Home Renovation Tax Credit Announced

In the recent Canadian federal budget, the government has put in place a 15% non-refundable tax credit to individuals for eligible expenditures in excess of $1,000, but not more than $10,000, made in respect of eligible dwellings. This will result in a maximum federal credit of $1,350 ($9,000 x 15%).

Work must be performed or goods acquired between January 28, 2009 and January 31, 2010. However, the credit will not be available for expenditures pursuant to an agreement entered into prior to January 28, 2009. The credit may be claimed in the individual’s 2009 personal tax return, even with respect to qualifying expenditures incurred in 2010.

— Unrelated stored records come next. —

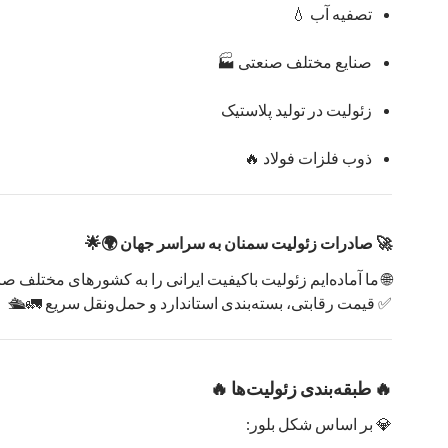
تصفیه آب 💧
صنایع مختلف صنعتی 🏭
زئولیت در تولید پلاستیک
ذوب فلزات فولاد 🔥
🚀 صادرات زئولیت سمنان به سراسر جهان 🌍🌟
🌐 ما آماده‌ایم زئولیت باکیفیت ایرانی را به کشورهای مختلف صا
✅ قیمت رقابتی، بسته‌بندی استاندارد و حمل‌ونقل سریع 🚛🛳️
🔥 طبقه‌بندی زئولیت‌ها 🔥
💎 بر اساس شکل بلور:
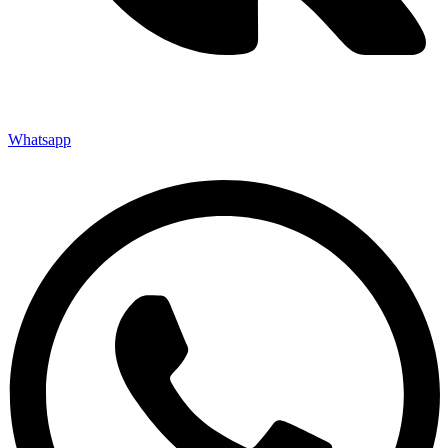
Whatsapp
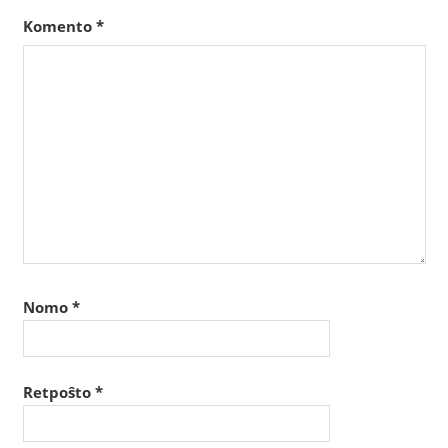
Komento
*
Nomo
*
Retpoŝto
*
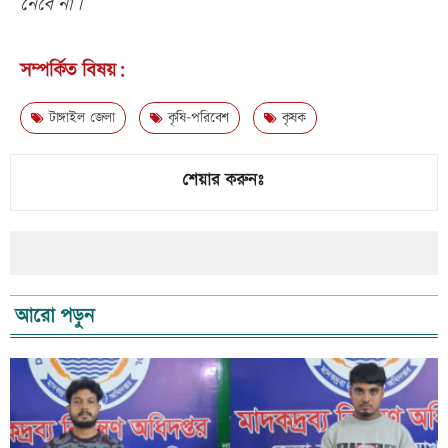
নেবে না।
সম্পর্কিত বিষয়:
টাঙ্গাইল জেলা
কৃষি-পরিবেশ
কৃষক
শেয়ার করুনঃ
আরো পড়ুন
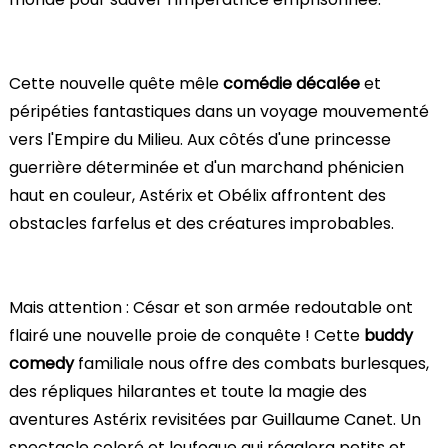
Cette nouvelle quête mêle
comédie décalée
et
péripéties fantastiques dans un voyage mouvementé
vers l'Empire du Milieu. Aux côtés d'une princesse
guerrière déterminée et d'un marchand phénicien
haut en couleur, Astérix et Obélix affrontent des
obstacles farfelus et des créatures improbables.
Mais attention : César et son armée redoutable ont
flairé une nouvelle proie de conquête ! Cette
buddy
comedy
familiale nous offre des combats burlesques,
des répliques hilarantes et toute la magie des
aventures Astérix revisitées par Guillaume Canet. Un
spectacle coloré et loufoque qui régalera petits et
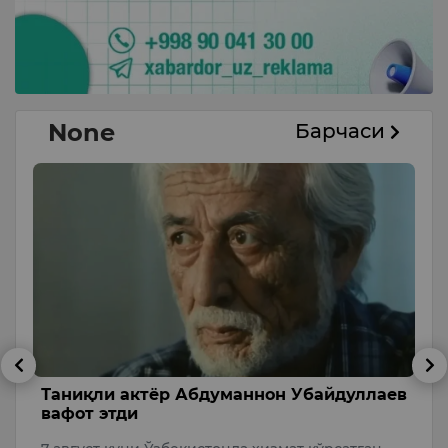
None
Барчаси
б
Таниқли актёр Абдуманнон Убайдуллаев
А
вафот этди
с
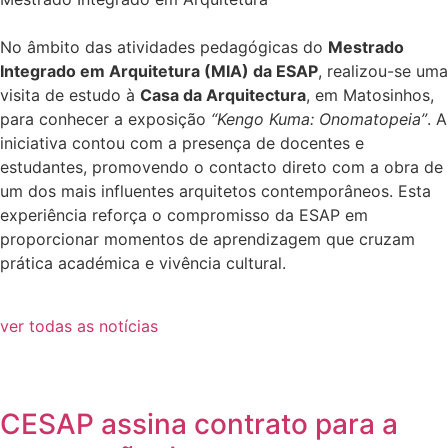
No âmbito das atividades pedagógicas do
Mestrado
Integrado em Arquitetura (MIA) da ESAP
, realizou-se uma
visita de estudo à
Casa da Arquitectura
, em Matosinhos,
para conhecer a exposição
“Kengo Kuma: Onomatopeia”
. A
iniciativa contou com a presença de docentes e
estudantes, promovendo o contacto direto com a obra de
um dos mais influentes arquitetos contemporâneos. Esta
experiência reforça o compromisso da ESAP em
proporcionar momentos de aprendizagem que cruzam
prática académica e vivência cultural.
ver todas as notícias
CESAP assina contrato para a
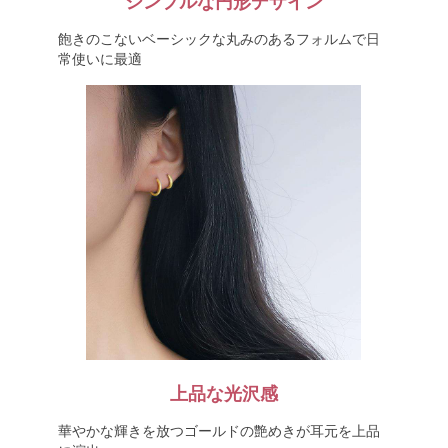
シンプルな円形デザイン
飽きのこないベーシックな丸みのあるフォルムで日
常使いに最適
上品な光沢感
華やかな輝きを放つゴールドの艶めきが耳元を上品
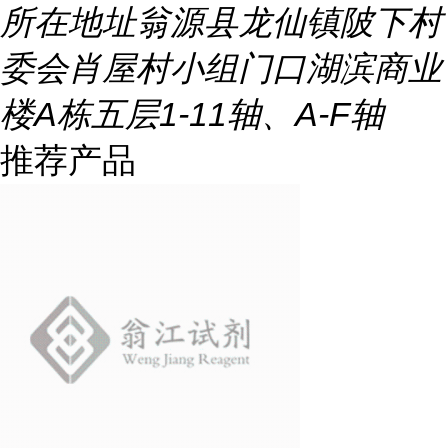
所在地址
翁源县龙仙镇陂下村
委会肖屋村小组门口湖滨商业
楼A栋五层1-11轴、A-F轴
推荐产品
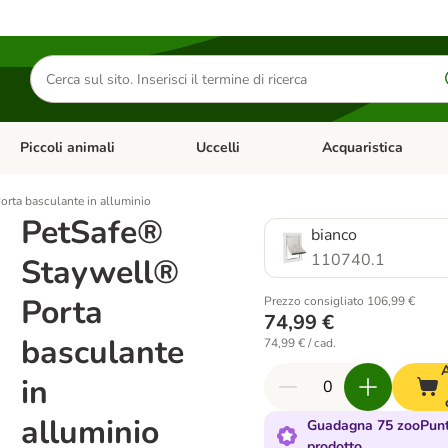
Cerca
prodotti
Piccoli animali
Uccelli
Acquaristica
Apri Menu Categoria: Diete e antiparassitari
Apri Menu Categoria: Piccoli animali
Apri Menu Categoria: U
rta basculante in alluminio
PetSafe®
bianco
110740.1
Staywell®
Porta
Prezzo consigliato 106,99 €
74,99 €
basculante
74,99 € / cad.
A
in
alluminio
Guadagna 75 zooPunt
prodotto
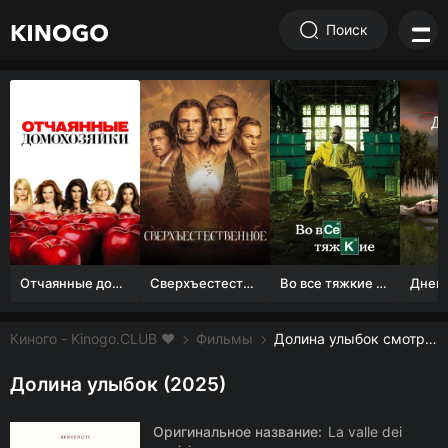
Поиск
Отчаянные домохозяйки (1 сезон)
Сверхъестественное
Во все тяжкие 1-5 сезон
Киного - Kinogo.CLUB ❤️
Фильмы
Долина улыбок смотреть онлайн бесплатно
Долина улыбок (2025)
Оригинальное название:
La valle dei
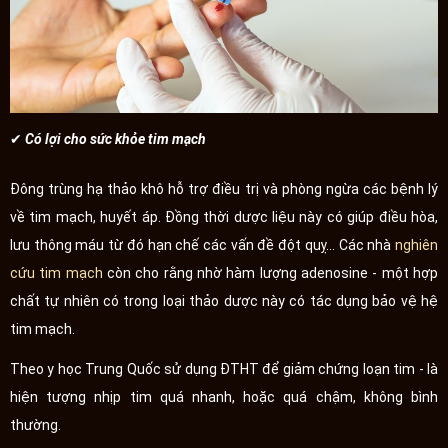
✔ Có lợi cho sức khỏe tim mạch
Đông trùng hạ thảo khô hỗ trợ điều trị và phòng ngừa các bệnh lý
về tim mạch, huyết áp. Đồng thời dược liệu này có giúp điều hòa,
lưu thông máu từ đó hạn chế các vấn đề đột quỵ... Các nhà
nghiên
cứu tim mạch
còn cho rằng nhờ hàm lượng adenosine - một hợp
chất tự nhiên có trong loại thảo dược này có tác dụng bảo vệ hệ
tim mạch.
Theo y học Trung Quốc sử dụng ĐTHT để giảm chứng loạn tim - là
hiện tượng nhịp tim quá nhanh, hoặc quá chậm, không bình
thường.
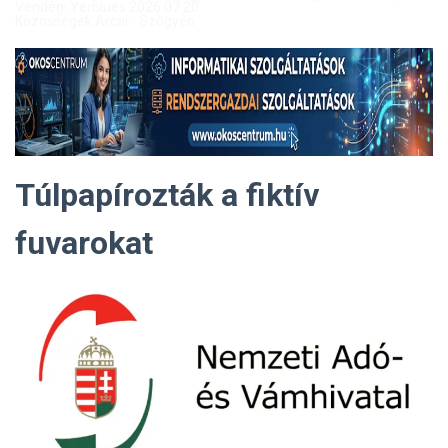
Vendég: Yerblues 2026.07.20.
Közösségek Arcai - Szőgyén
Túlpapírozták a fiktív
fuvarokat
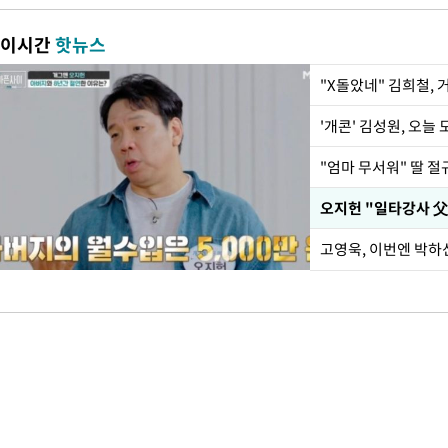
이시간
핫뉴스
"X돌았네" 김희철,
'개콘' 김성원, 오늘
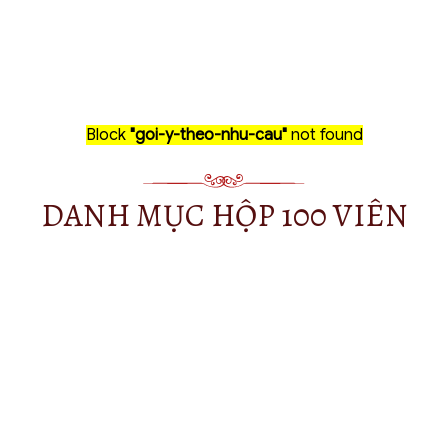
Block
"goi-y-theo-nhu-cau"
not found
DANH MỤC HỘP 100 VIÊN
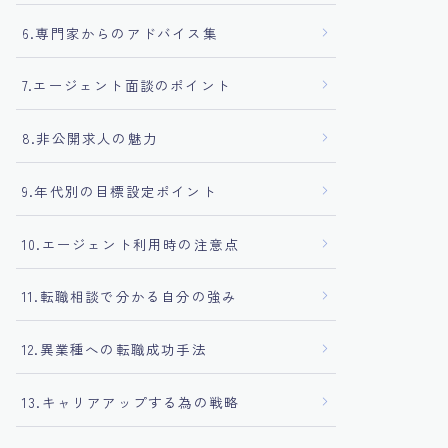
6.専門家からのアドバイス集
7.エージェント面談のポイント
8.非公開求人の魅力
9.年代別の目標設定ポイント
10.エージェント利用時の注意点
11.転職相談で分かる自分の強み
12.異業種への転職成功手法
13.キャリアアップする為の戦略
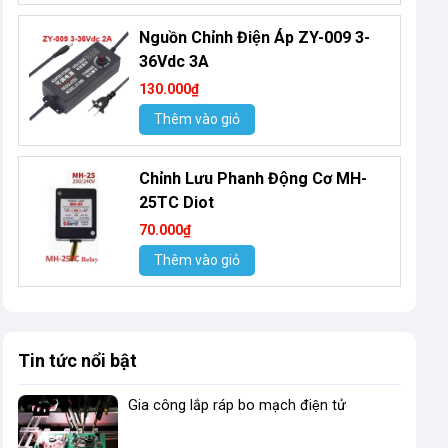
Nguồn Chỉnh Điện Áp ZY-009 3-
36Vdc 3A
130.000₫
Thêm vào giỏ
Chỉnh Lưu Phanh Động Cơ MH-
25TC Diot
70.000₫
Thêm vào giỏ
Tin tức nổi bật
Gia công lắp ráp bo mạch điện tử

The HRTC provides a single limit for each family. A family consists of an individual, a spouse or common-law partner and their children under age 18 throughout 2009. The HRTC may be claimed entirely by one member of the family or by any members of the family. Two or more families which share ownership of an eligible dwelling will each be eligible for the credit.

An eligible dwelling consists of a person’s principal residence, or a principal residence of one or more of the other family members. For condominiums and co-operative housing corporations, eligible expenditures will include the individual’s share of the cost of renovating the common areas, in addition to costs to renovate the unit.

Where a home is used partly to earn business or rental income, qualifying expenditures in respect of the personal-use areas can be claimed in full. However, expenditures made in respect of common areas or that benefit the housing unit as a whole, such as re-shingling a roof, must be allocated between personal and income-earning use in order to determine the portion which qualifies for the credit.

A renovation of alteration of an eligible dwelling qualifies for the HRTC provided that it is of an enduring nature and is integral to the dwelling, including expenditures for the cost of labour and professional services, building materials, fixtures, equipment rentals and permits. However, the following expenditures will not qualify for the HRTC: the cost of routine repairs and maintenance normally performed on an annual or more frequent basis; expenditures for appliances and audio-visual electronics; and financing costs. Items such as furniture, draperies and other indirect expenditures for items that retain a value independent of the renovation, such s construction equipment and tools, will not qualify since they will not be considered integral to the dwelling.

The HRTC will not be reduced by other tax credits or grants under other government programs. For example, an eligible expenditure which qualifies for both the HRTC and the Medical Expense Tax Credit can be claimed under both programs.

Expenditures must be supported by receipts. Goods and services provided by a non-arm’s length person will qualify only if that person is registered for GST/HST purposes.